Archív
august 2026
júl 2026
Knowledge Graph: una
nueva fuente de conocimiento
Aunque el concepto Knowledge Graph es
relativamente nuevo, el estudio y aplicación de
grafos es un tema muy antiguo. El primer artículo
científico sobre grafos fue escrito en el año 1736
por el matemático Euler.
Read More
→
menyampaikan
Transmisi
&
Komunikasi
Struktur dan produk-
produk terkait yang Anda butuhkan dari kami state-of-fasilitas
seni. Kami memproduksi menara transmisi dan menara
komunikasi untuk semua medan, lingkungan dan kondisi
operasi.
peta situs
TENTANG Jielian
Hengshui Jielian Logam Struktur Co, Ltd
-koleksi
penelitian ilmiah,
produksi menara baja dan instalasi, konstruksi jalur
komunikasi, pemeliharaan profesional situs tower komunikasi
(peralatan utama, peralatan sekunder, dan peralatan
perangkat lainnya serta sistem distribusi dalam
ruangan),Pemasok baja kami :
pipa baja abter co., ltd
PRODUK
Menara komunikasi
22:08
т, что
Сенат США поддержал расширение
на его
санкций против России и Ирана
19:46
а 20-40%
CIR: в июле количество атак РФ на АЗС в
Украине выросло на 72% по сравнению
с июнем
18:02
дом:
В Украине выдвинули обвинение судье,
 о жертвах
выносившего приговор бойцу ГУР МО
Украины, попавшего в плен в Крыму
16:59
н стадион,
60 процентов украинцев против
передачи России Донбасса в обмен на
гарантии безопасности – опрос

--

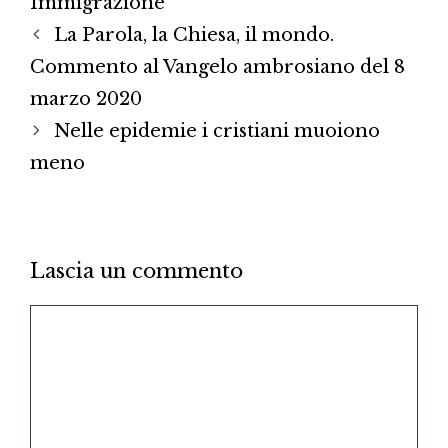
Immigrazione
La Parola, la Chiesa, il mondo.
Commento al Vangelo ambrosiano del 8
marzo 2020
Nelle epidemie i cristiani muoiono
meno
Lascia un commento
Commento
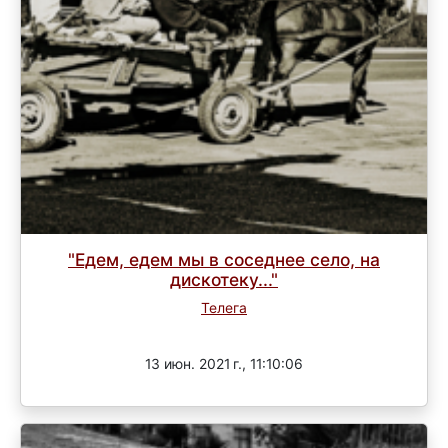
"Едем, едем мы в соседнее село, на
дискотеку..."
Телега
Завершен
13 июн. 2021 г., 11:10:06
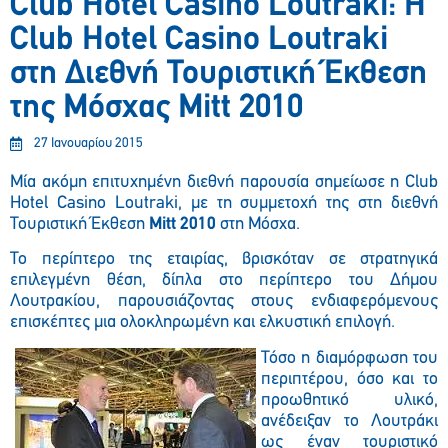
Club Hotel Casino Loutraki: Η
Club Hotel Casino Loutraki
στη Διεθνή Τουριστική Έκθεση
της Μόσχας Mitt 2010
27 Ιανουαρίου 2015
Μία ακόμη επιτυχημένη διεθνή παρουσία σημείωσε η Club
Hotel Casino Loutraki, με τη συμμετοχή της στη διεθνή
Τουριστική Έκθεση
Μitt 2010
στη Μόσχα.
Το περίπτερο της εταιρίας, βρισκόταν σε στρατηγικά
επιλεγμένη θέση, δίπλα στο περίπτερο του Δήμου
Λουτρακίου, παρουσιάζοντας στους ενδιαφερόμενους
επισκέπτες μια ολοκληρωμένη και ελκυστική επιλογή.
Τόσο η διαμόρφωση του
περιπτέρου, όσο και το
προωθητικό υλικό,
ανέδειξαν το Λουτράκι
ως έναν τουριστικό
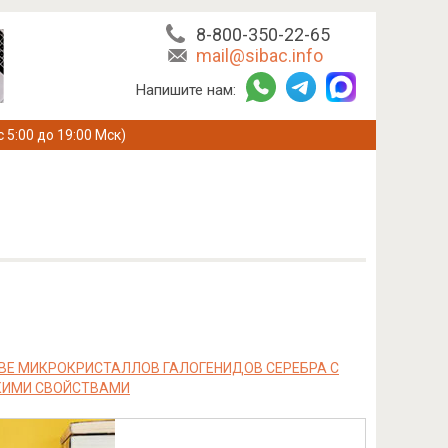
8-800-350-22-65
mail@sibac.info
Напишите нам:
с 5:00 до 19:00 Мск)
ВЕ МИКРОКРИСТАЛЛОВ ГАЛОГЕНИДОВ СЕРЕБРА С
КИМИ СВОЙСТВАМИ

--

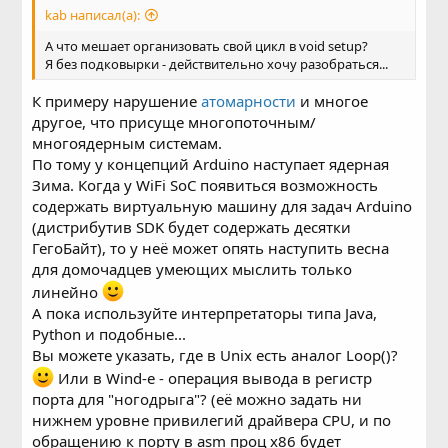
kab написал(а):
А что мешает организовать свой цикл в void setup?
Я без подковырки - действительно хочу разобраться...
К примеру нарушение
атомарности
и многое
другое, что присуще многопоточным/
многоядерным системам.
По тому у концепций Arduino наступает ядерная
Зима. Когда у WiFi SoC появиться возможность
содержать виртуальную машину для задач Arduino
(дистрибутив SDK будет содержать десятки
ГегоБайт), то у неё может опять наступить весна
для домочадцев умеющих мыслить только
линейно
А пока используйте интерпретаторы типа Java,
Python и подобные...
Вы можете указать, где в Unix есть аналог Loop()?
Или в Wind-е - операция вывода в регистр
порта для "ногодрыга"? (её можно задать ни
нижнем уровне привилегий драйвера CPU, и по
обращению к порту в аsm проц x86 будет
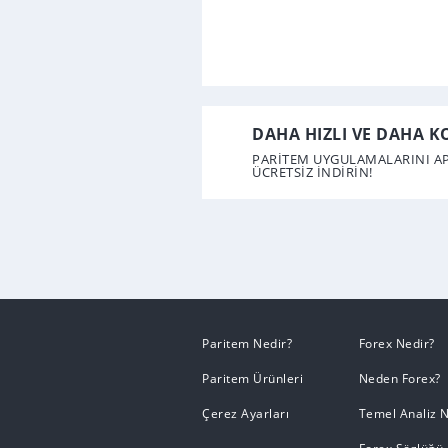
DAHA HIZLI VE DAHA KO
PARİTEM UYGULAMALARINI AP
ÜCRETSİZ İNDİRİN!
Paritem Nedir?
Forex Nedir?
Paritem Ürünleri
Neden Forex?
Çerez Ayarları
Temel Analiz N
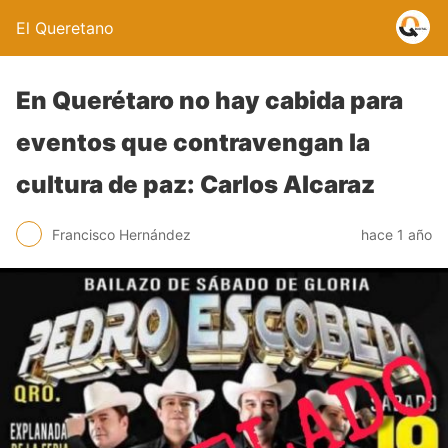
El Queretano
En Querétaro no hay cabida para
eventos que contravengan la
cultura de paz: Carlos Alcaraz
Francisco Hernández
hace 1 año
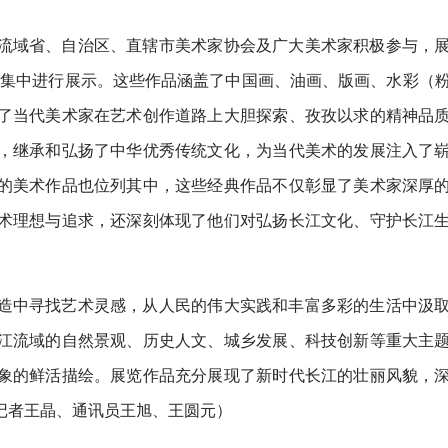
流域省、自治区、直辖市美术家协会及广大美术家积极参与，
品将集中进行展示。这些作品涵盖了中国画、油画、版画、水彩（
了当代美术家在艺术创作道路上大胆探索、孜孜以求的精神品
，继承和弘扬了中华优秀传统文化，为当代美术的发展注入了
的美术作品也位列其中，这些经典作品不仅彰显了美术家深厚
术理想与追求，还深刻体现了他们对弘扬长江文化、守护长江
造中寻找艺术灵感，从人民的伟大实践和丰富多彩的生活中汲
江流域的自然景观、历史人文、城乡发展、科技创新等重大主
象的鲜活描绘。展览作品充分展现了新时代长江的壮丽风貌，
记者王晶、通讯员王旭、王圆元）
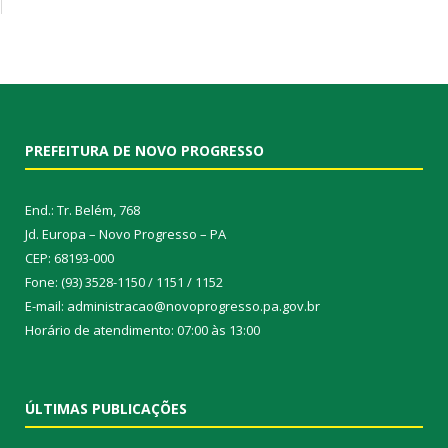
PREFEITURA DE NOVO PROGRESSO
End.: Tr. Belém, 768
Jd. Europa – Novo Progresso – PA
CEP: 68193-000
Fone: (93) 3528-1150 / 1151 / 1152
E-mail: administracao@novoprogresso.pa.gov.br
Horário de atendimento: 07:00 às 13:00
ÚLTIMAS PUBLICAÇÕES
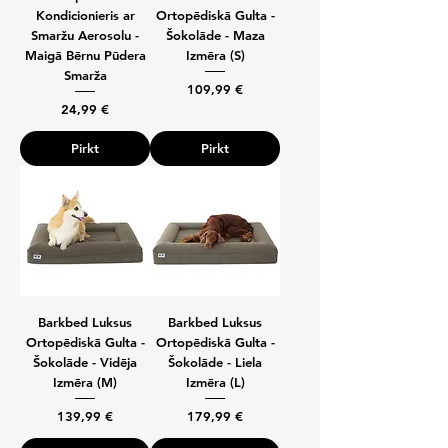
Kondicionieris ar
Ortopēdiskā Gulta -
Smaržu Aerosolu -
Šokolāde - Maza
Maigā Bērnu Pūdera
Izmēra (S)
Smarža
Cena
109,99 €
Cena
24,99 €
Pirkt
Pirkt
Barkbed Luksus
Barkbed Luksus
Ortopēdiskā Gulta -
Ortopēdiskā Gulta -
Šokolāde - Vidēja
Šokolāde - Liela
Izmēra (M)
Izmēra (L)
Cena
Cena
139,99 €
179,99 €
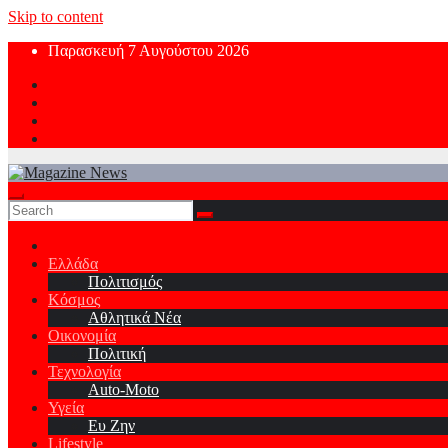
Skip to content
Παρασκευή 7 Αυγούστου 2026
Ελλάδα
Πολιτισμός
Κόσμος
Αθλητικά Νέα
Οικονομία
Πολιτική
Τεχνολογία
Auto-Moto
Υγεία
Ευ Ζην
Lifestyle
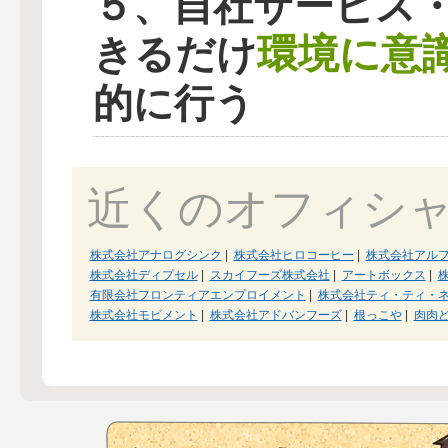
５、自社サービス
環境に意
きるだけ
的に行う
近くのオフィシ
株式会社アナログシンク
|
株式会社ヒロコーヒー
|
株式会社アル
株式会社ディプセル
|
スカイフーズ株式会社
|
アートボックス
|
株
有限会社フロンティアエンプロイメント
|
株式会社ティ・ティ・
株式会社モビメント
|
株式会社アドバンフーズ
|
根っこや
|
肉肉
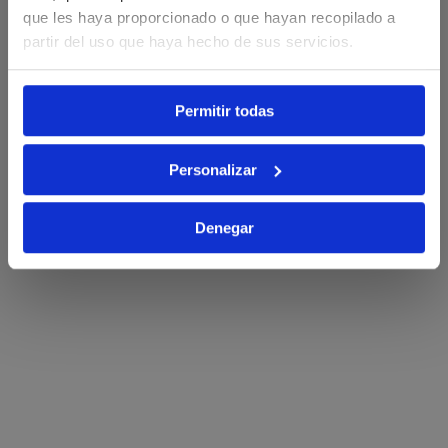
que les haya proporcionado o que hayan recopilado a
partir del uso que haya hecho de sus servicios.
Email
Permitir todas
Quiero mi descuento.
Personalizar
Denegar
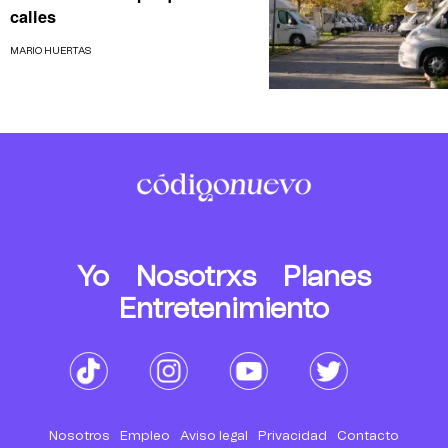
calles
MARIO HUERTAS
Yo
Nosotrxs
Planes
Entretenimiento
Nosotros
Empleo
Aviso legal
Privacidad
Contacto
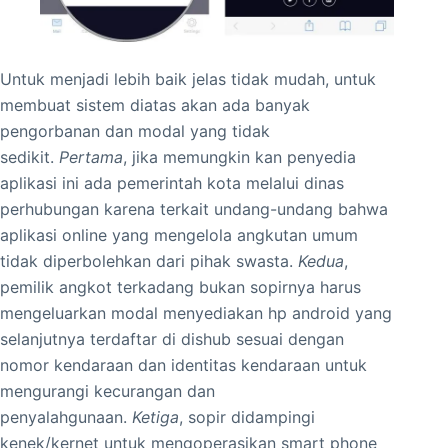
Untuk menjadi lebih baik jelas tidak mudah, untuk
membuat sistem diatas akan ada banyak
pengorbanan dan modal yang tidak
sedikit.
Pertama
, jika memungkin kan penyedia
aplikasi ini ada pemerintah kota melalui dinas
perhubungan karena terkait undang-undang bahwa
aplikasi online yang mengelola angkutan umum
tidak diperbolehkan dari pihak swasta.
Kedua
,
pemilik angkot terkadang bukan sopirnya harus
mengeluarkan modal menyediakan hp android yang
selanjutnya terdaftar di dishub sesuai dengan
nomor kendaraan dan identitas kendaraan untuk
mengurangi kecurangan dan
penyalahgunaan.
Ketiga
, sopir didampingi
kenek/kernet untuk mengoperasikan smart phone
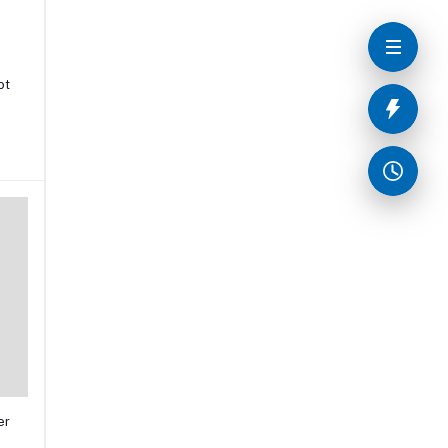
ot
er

[YOUR GOAL]
Only the lines above from the one with "CIR: в июле количество атак РФ на АЗС в" through the one with "передачи России Донбасса в обмен на" should be duplicated, character for character.

[ANSWER BELOW]
CIR: в июле количество атак РФ на АЗС в
Украине выросло на 72% по сравнению
с июнем
18:02
дом:
В Украине выдвинули обвинение судье,
 о жертвах
выносившего приговор бойцу ГУР МО
Украины, попавшего в плен в Крыму
16:59
н стадион,
60 процентов украинцев против
передачи России Донбасса в обмен на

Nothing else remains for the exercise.